> [Work order]: Could you find each line of the data below that contains the word "Department" and copy those lines?

> [Data section]:

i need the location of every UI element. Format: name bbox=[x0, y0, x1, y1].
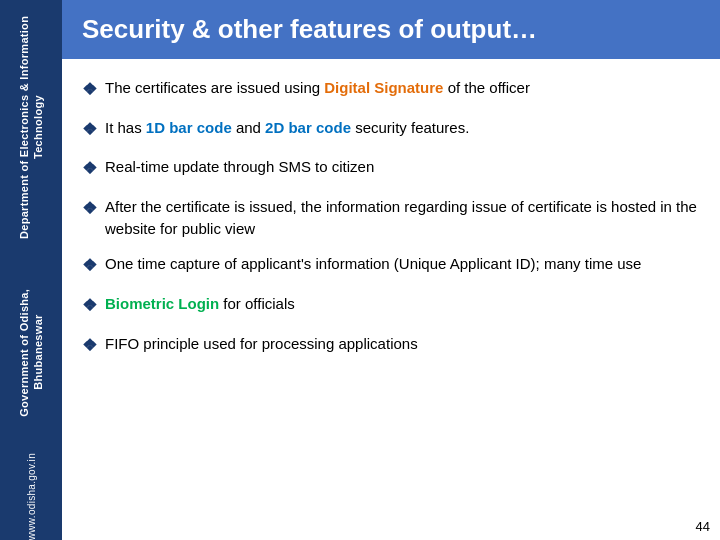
bullet-icon-1: ❖ bbox=[82, 78, 97, 103]
page-number: 44 bbox=[696, 519, 710, 534]
bullet-text-3: Real-time update through SMS to citizen bbox=[105, 156, 700, 178]
bullet-text-1: The certificates are issued using Digita… bbox=[105, 77, 700, 99]
bullet-item-1: ❖ The certificates are issued using Digi… bbox=[82, 77, 700, 103]
bullet-text-2: It has 1D bar code and 2D bar code secur… bbox=[105, 117, 700, 139]
content-area: ❖ The certificates are issued using Digi… bbox=[62, 59, 720, 382]
bullet-item-5: ❖ One time capture of applicant's inform… bbox=[82, 253, 700, 279]
sidebar: Department of Electronics & Information … bbox=[0, 0, 62, 540]
highlight-digital-signature: Digital Signature bbox=[324, 79, 443, 96]
bullet-icon-5: ❖ bbox=[82, 254, 97, 279]
bullet-icon-4: ❖ bbox=[82, 197, 97, 222]
bullet-item-3: ❖ Real-time update through SMS to citize… bbox=[82, 156, 700, 182]
bullet-item-2: ❖ It has 1D bar code and 2D bar code sec… bbox=[82, 117, 700, 143]
bullet-icon-2: ❖ bbox=[82, 118, 97, 143]
bullet-icon-7: ❖ bbox=[82, 334, 97, 359]
highlight-biometric: Biometric Login bbox=[105, 295, 219, 312]
sidebar-url: www.odisha.gov.in bbox=[26, 453, 37, 540]
bullet-text-5: One time capture of applicant's informat… bbox=[105, 253, 700, 275]
sidebar-org-bottom: Government of Odisha, Bhubaneswar bbox=[17, 262, 46, 443]
main-content: Security & other features of output… ❖ T… bbox=[62, 0, 720, 540]
bullet-item-4: ❖ After the certificate is issued, the i… bbox=[82, 196, 700, 240]
highlight-2d-barcode: 2D bar code bbox=[265, 119, 351, 136]
bullet-item-7: ❖ FIFO principle used for processing app… bbox=[82, 333, 700, 359]
bullet-icon-6: ❖ bbox=[82, 294, 97, 319]
slide-title: Security & other features of output… bbox=[62, 0, 720, 59]
highlight-1d-barcode: 1D bar code bbox=[146, 119, 232, 136]
bullet-icon-3: ❖ bbox=[82, 157, 97, 182]
bullet-text-7: FIFO principle used for processing appli… bbox=[105, 333, 700, 355]
bullet-text-4: After the certificate is issued, the inf… bbox=[105, 196, 700, 240]
sidebar-org-top: Department of Electronics & Information … bbox=[17, 0, 46, 254]
bullet-text-6: Biometric Login for officials bbox=[105, 293, 700, 315]
bullet-item-6: ❖ Biometric Login for officials bbox=[82, 293, 700, 319]
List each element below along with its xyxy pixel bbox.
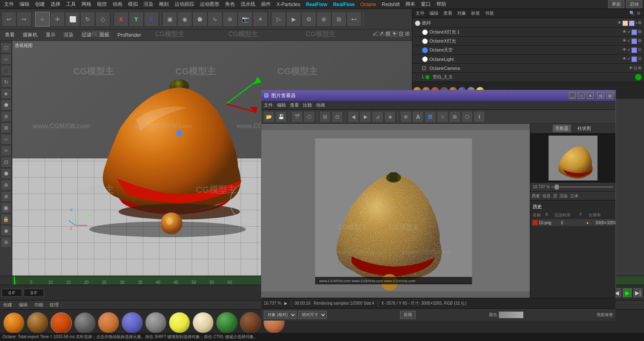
rotate-btn[interactable]: ↻ (80, 12, 95, 27)
bottom-tab-function[interactable]: 功能 (33, 301, 45, 309)
rp-tab-bookmark[interactable]: 书签 (485, 10, 494, 16)
left-btn-10[interactable]: ✂ (1, 145, 11, 156)
rp-tab-view[interactable]: 查看 (443, 10, 452, 16)
left-btn-9[interactable]: ⊹ (1, 134, 11, 145)
frame-current-input[interactable] (24, 289, 44, 297)
iv-film-btn[interactable]: 🎬 (291, 111, 303, 123)
axis-z-btn[interactable]: Z (144, 12, 159, 27)
left-btn-18[interactable]: ⊛ (1, 237, 11, 247)
left-btn-11[interactable]: ⊡ (1, 157, 11, 167)
scene-row-6[interactable]: L 空白_3_S (413, 73, 643, 82)
iv-info-btn[interactable]: ℹ (474, 111, 485, 123)
left-btn-4[interactable]: ↻ (1, 77, 11, 87)
menu-realflow2[interactable]: RealFlow (331, 1, 357, 8)
render-btn[interactable]: ▶ (286, 12, 301, 27)
iv-lut-btn[interactable]: ⊹ (437, 111, 448, 123)
step-forward-btn[interactable]: ▶| (633, 288, 642, 297)
left-btn-2[interactable]: ⊹ (1, 54, 11, 65)
rp-tab-object[interactable]: 对象 (457, 10, 466, 16)
spline-btn[interactable]: ∿ (208, 12, 222, 27)
iv-close-btn[interactable]: ✕ (587, 92, 593, 99)
menu-create[interactable]: 创建 (33, 0, 47, 9)
left-btn-3[interactable]: ⬛ (1, 65, 11, 76)
eye-icon-1[interactable]: 👁 (622, 29, 626, 35)
menu-octane[interactable]: Octane (358, 1, 378, 8)
iv-menu-compare[interactable]: 比较 (303, 102, 312, 108)
menu-character[interactable]: 角色 (223, 0, 237, 9)
iv-view-btn[interactable]: ⊞ (319, 111, 331, 123)
rp-tab-file[interactable]: 文件 (416, 10, 425, 16)
menu-mesh[interactable]: 网格 (79, 0, 94, 9)
menu-plugins[interactable]: 插件 (259, 0, 273, 9)
eye-icon-2[interactable]: 👁 (622, 38, 626, 44)
iv-3d-btn[interactable]: ⬡ (461, 111, 473, 123)
iv-zoom-fit-btn[interactable]: ⊡ (332, 111, 343, 123)
undo-btn[interactable]: ↩ (2, 12, 16, 27)
boole-btn[interactable]: ⊕ (316, 12, 331, 27)
iv-save-btn[interactable]: 💾 (275, 111, 287, 123)
iv-canvas[interactable]: www.CGMXW.com www.CGMXW.com www.CGMXW.co… (261, 124, 530, 298)
scene-row-3[interactable]: Octane天空 👁 ✓ ⚙ (413, 46, 643, 55)
scene-row-4[interactable]: OctaneLight 👁 ✓ ⚙ (413, 55, 643, 64)
eye-icon-0[interactable]: 👁 (617, 20, 622, 26)
left-btn-17[interactable]: ◉ (1, 225, 11, 236)
frame-start-input[interactable] (2, 289, 22, 297)
iv-open-btn[interactable]: 📂 (263, 111, 274, 123)
hist-tab-render[interactable]: 渲染 (560, 193, 568, 199)
tb2-camera[interactable]: 摄象机 (20, 31, 41, 39)
menu-animate[interactable]: 动画 (110, 0, 125, 9)
redo-btn[interactable]: ↪ (17, 12, 31, 27)
menu-realflow1[interactable]: RealFlow (303, 1, 330, 8)
play-btn[interactable]: ▶ (623, 288, 632, 297)
menu-select[interactable]: 选择 (48, 0, 63, 9)
hist-tab-stereo[interactable]: 立体 (570, 193, 578, 199)
iv-menu-view[interactable]: 查看 (290, 102, 299, 108)
iv-apply-btn[interactable]: 应用 (400, 311, 416, 319)
render-preview-btn[interactable]: ▷ (271, 12, 286, 27)
eye-icon-4[interactable]: 👁 (622, 56, 626, 62)
menu-file[interactable]: 文件 (2, 0, 16, 9)
left-btn-7[interactable]: ⊛ (1, 111, 11, 122)
left-btn-5[interactable]: ◈ (1, 88, 11, 99)
iv-alpha-btn[interactable]: A (412, 111, 424, 123)
iv-tab-histogram[interactable]: 柱状图 (575, 125, 593, 132)
bottom-tab-texture[interactable]: 纹理 (48, 301, 60, 309)
iv-mode1-select[interactable]: 对象 (相对) (264, 311, 297, 319)
tb2-filter[interactable]: 过滤 (78, 31, 95, 39)
iv-dock-btn[interactable]: ⊞ (606, 92, 613, 99)
tb2-panel[interactable]: 面板 (96, 31, 113, 39)
iv-color-btn[interactable]: ⊞ (449, 111, 460, 123)
array-btn[interactable]: ⊞ (332, 12, 346, 27)
menu-help[interactable]: 帮助 (434, 0, 449, 9)
iv-maximize-btn[interactable]: □ (578, 92, 584, 99)
left-btn-15[interactable]: ▣ (1, 203, 11, 213)
axis-x-btn[interactable]: X (114, 12, 128, 27)
iv-mode2-select[interactable]: 绝对尺寸 (298, 311, 327, 319)
sweep-btn[interactable]: ⊛ (223, 12, 237, 27)
scene-row-2[interactable]: OctaneX灯光 👁 ✓ ⚙ (413, 37, 643, 46)
iv-compare-btn[interactable]: ⊿ (372, 111, 383, 123)
left-btn-8[interactable]: ⊞ (1, 123, 11, 133)
menu-xparticles[interactable]: X-Particles (274, 1, 303, 8)
iv-minimize-btn[interactable]: _ (569, 92, 575, 99)
iv-menu-file[interactable]: 文件 (264, 102, 273, 108)
startup-btn[interactable]: 启动 (626, 0, 642, 8)
tb2-render[interactable]: 渲染 (60, 31, 77, 39)
menu-render[interactable]: 渲染 (141, 0, 156, 9)
iv-zoom-slider[interactable] (551, 186, 613, 188)
cylinder-btn[interactable]: ⬟ (193, 12, 207, 27)
select-btn[interactable]: ⊹ (35, 12, 50, 27)
eye-icon-3[interactable]: 👁 (622, 47, 626, 53)
menu-mocap[interactable]: 运动跟踪 (172, 0, 197, 9)
iv-tab-navigator[interactable]: 导航器 (553, 125, 571, 132)
cube-btn[interactable]: ▣ (162, 12, 177, 27)
camera-btn[interactable]: 📷 (238, 12, 252, 27)
menu-mograph[interactable]: 运动图形 (197, 0, 222, 9)
sphere-btn[interactable]: ◉ (177, 12, 192, 27)
light-btn[interactable]: ☀ (253, 12, 268, 27)
tb2-prorender[interactable]: ProRender (114, 31, 144, 39)
menu-tools[interactable]: 工具 (64, 0, 78, 9)
bottom-tab-edit[interactable]: 编辑 (17, 301, 29, 309)
eye-icon-5[interactable]: 👁 (629, 66, 633, 70)
hist-tab-info[interactable]: 信息 (542, 193, 551, 199)
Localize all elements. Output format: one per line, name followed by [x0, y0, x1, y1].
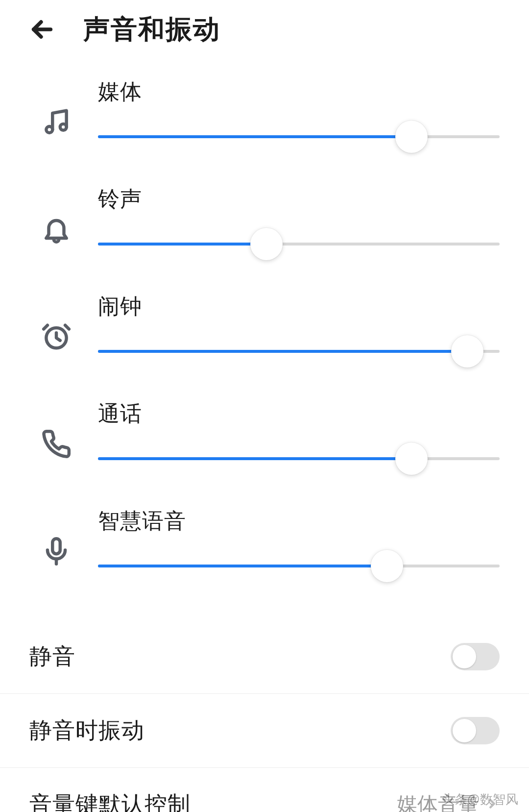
volume-key-default-label: 音量键默认控制 [29, 789, 191, 812]
alarm-clock-icon [29, 321, 83, 352]
slider-thumb[interactable] [371, 550, 403, 582]
alarm-volume-body: 闹钟 [83, 292, 500, 361]
media-volume-label: 媒体 [98, 77, 500, 106]
alarm-volume-row: 闹钟 [0, 283, 529, 391]
voice-assistant-volume-label: 智慧语音 [98, 507, 500, 536]
toggle-knob [453, 719, 476, 742]
slider-thumb[interactable] [250, 228, 283, 260]
settings-list: 静音 静音时振动 音量键默认控制 媒体音量 [0, 620, 529, 812]
sound-and-vibration-page: 声音和振动 媒体 铃声 [0, 0, 529, 812]
voice-assistant-volume-row: 智慧语音 [0, 498, 529, 605]
arrow-left-icon [29, 17, 55, 42]
music-note-icon [29, 107, 83, 137]
alarm-volume-label: 闹钟 [98, 292, 500, 321]
microphone-icon [29, 536, 83, 566]
volume-sliders-section: 媒体 铃声 闹钟 [0, 59, 529, 605]
media-volume-row: 媒体 [0, 69, 529, 176]
media-volume-slider[interactable] [98, 127, 500, 147]
svg-point-1 [46, 126, 52, 133]
ringtone-volume-row: 铃声 [0, 176, 529, 283]
ringtone-volume-body: 铃声 [83, 185, 500, 254]
call-volume-slider[interactable] [98, 449, 500, 468]
ringtone-volume-slider[interactable] [98, 234, 500, 254]
back-button[interactable] [29, 10, 69, 49]
header: 声音和振动 [0, 0, 529, 59]
toggle-knob [453, 645, 476, 668]
alarm-volume-slider[interactable] [98, 342, 500, 361]
mute-toggle[interactable] [451, 643, 500, 670]
phone-icon [29, 429, 83, 459]
ringtone-volume-label: 铃声 [98, 185, 500, 214]
bell-icon [29, 214, 83, 245]
page-title: 声音和振动 [83, 12, 220, 48]
watermark-text: 头条@数智风 [442, 791, 518, 808]
slider-thumb[interactable] [451, 335, 483, 368]
call-volume-label: 通话 [98, 399, 500, 428]
call-volume-row: 通话 [0, 391, 529, 498]
vibrate-on-mute-row[interactable]: 静音时振动 [0, 693, 529, 767]
slider-thumb[interactable] [395, 121, 428, 153]
vibrate-on-mute-toggle[interactable] [451, 717, 500, 744]
vibrate-on-mute-label: 静音时振动 [29, 715, 144, 746]
svg-point-2 [60, 123, 67, 130]
media-volume-body: 媒体 [83, 77, 500, 147]
slider-thumb[interactable] [395, 443, 428, 475]
mute-label: 静音 [29, 641, 75, 672]
voice-assistant-volume-slider[interactable] [98, 556, 500, 576]
voice-assistant-volume-body: 智慧语音 [83, 507, 500, 576]
svg-rect-4 [52, 539, 60, 554]
mute-row[interactable]: 静音 [0, 620, 529, 693]
call-volume-body: 通话 [83, 399, 500, 468]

> [Answer to this exercise]:
sidebar: Department of Electronics & Information … bbox=[0, 0, 62, 540]
sidebar-org-top: Department of Electronics & Information … bbox=[17, 0, 46, 254]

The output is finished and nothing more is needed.